The ‘dailyActivity_merged’ file contains 940 rows and 15 columns, with column names Id, ActivityDate, TotalSteps, TotalDistance, etc.
str(sleepDay_merged)
## spec_tbl_df [413 × 5] (S3: spec_tbl_df/tbl_df/tbl/data.frame)
## $ Id : num [1:413] 1.5e+09 1.5e+09 1.5e+09 1.5e+09 1.5e+09 ...
## $ SleepDay : chr [1:413] "4/12/2016 12:00:00 AM" "4/13/2016 12:00:00 AM" "4/15/2016 12:00:00 AM" "4/16/2016 12:00:00 AM" ...
## $ TotalSleepRecords : num [1:413] 1 2 1 2 1 1 1 1 1 1 ...
## $ TotalMinutesAsleep: num [1:413] 327 384 412 340 700 304 360 325 361 430 ...
## $ TotalTimeInBed : num [1:413] 346 407 442 367 712 320 377 364 384 449 ...
## - attr(*, "spec")=
## .. cols(
## .. Id = col_double(),
## .. SleepDay = col_character(),
## .. TotalSleepRecords = col_double(),
## .. TotalMinutesAsleep = col_double(),
## .. TotalTimeInBed = col_double()
## .. )
## - attr(*, "problems")=<externalptr>
colnames(sleepDay_merged)
## [1] "Id" "SleepDay" "TotalSleepRecords"
## [4] "TotalMinutesAsleep" "TotalTimeInBed"
The SleepDay_merged file contains 413 rows and 5 columns, with column names Id, SleepDay, etc.
str(weightLogInfo_merged)
## spec_tbl_df [67 × 8] (S3: spec_tbl_df/tbl_df/tbl/data.frame)
## $ Id : num [1:67] 1.50e+09 1.50e+09 1.93e+09 2.87e+09 2.87e+09 ...

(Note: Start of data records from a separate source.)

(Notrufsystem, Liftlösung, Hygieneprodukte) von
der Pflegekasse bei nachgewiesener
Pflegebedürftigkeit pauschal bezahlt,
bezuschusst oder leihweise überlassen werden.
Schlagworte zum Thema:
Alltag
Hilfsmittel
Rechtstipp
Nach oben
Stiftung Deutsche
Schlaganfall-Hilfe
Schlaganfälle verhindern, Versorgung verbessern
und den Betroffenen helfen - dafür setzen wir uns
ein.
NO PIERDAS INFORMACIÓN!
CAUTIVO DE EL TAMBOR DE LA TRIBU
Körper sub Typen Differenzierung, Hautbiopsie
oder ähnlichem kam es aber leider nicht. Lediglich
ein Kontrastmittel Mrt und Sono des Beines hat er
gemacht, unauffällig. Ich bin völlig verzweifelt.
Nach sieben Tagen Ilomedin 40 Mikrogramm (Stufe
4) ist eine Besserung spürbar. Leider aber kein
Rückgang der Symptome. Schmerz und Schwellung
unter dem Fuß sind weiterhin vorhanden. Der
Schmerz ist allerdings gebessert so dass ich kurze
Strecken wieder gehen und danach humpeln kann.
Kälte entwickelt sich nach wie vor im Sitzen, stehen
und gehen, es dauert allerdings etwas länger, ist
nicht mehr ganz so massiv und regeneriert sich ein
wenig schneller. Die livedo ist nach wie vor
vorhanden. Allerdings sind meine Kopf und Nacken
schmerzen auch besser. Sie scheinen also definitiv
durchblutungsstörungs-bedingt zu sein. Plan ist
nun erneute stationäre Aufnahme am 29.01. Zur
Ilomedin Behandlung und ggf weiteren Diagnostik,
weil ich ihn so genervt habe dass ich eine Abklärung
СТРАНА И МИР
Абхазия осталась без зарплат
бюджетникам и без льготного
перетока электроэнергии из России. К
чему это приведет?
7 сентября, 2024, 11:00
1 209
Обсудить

## $ Date : chr [1:67] "5/2/2016 11:59:59 PM" "5/3/2016 11:59:59 PM" "4/13/2016 1:08:52 AM" "4/21/2016 11:59:59 PM" ...
## $ WeightKg : num [1:67] 52.6 52.6 133.5 56.7 57.3 ...
## $ WeightPounds : num [1:67] 116 116 294 125 126 ...
## $ Fat : num [1:67] 22 NA NA NA NA 25 NA NA NA NA ...
## $ BMI : num [1:67] 22.6 22.6 47.5 21.5 21.7 ...
## $ IsManualReport: logi [1:67] TRUE TRUE FALSE TRUE TRUE TRUE ...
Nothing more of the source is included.